Tiempo de hacer extraordinarias todas las cosas



Mañana finalizan los días de vacaciones oficiales y se reabre mi lugar de trabajo. En estos dos últimos años de crisis económica mi Universidad tomó la decisión de cerrar todos los edificios durante los periodos vacacionales para tratar de reducir el consumo de electricidad y calefacción y poder ahorrar. La medida tiene su lógica teniendo en cuenta que apenas hay nadie por allí durante esos periodos. Decidí no traerme a casa en vacaciones los trabajos y prácticas de mis alumnos y cuando me encontré la imagen que acompaña a esta entrada en un periódico, me vino a la cabeza lo que me espera mañana en la mesa de mi despacho, ¡algunos cientos de prácticas y de trabajos que corregir y evaluar de aquí a unos días!. Bien es cierto que muchos ya los he leído ya que intento llevarlos al día... pero, en todo caso, las próximas semanas se presentan interesantes.
Pienso también que este puede ser el aspecto en este momento de las mesas de trabajo de mis alumnos/as, en su caso copadas por los kilos de apuntes con nuestras explicaciones y sugerencia de lecturas para las diferentes asignaturas... Seguro que muchos de ellos me han tenido muy presente durante estas vacaciones, alguna duda ya he resuelto en este año por correo electrónico...
Se reabre la facultad y retomamos, por lo tanto, el tiempo ordinario con sus lugares y personas habituales y sus quehaceres, quizá en apariencia, nada extraordinarios. Sin embargo es en esa cotidianidad ordinaria donde se nos plantea el reto de encontrarnos con el Dios-con-nosotros que nos ha nacido y camina a nuestro lado.

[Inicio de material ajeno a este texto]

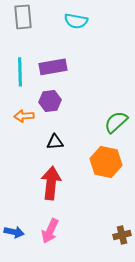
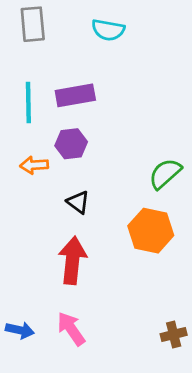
black triangle: (55, 142) -> (78, 202), turned 42
pink arrow: (50, 231) -> (71, 329), turned 120

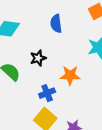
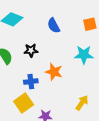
blue semicircle: (56, 24) -> (54, 26), turned -35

Hoy también me venía a la mente una frase de la Madre Teresa que me encanta y que trataré de aplicar en este tiempo de re-comienzos: "¡hacer las cosas ordinarias con un amor extraordinario!, bonita tarea para estos días y para siempre porque es en esa cotidianidad donde nos estamos jugando la vida, donde fructifican nuestros talentos y donde se nos pide ser sal y luz aquí y ahora, quizá mañana sea en otro lugar... allá donde los sueños nos lleven. En todo caso, ¡siempre en marcha!, con los pies en la tierra caminando al paso de los hombres, con
las alas listas para alzar el vuelo y con un corazón dispuesto a hacer extraordinarias todas las cosas.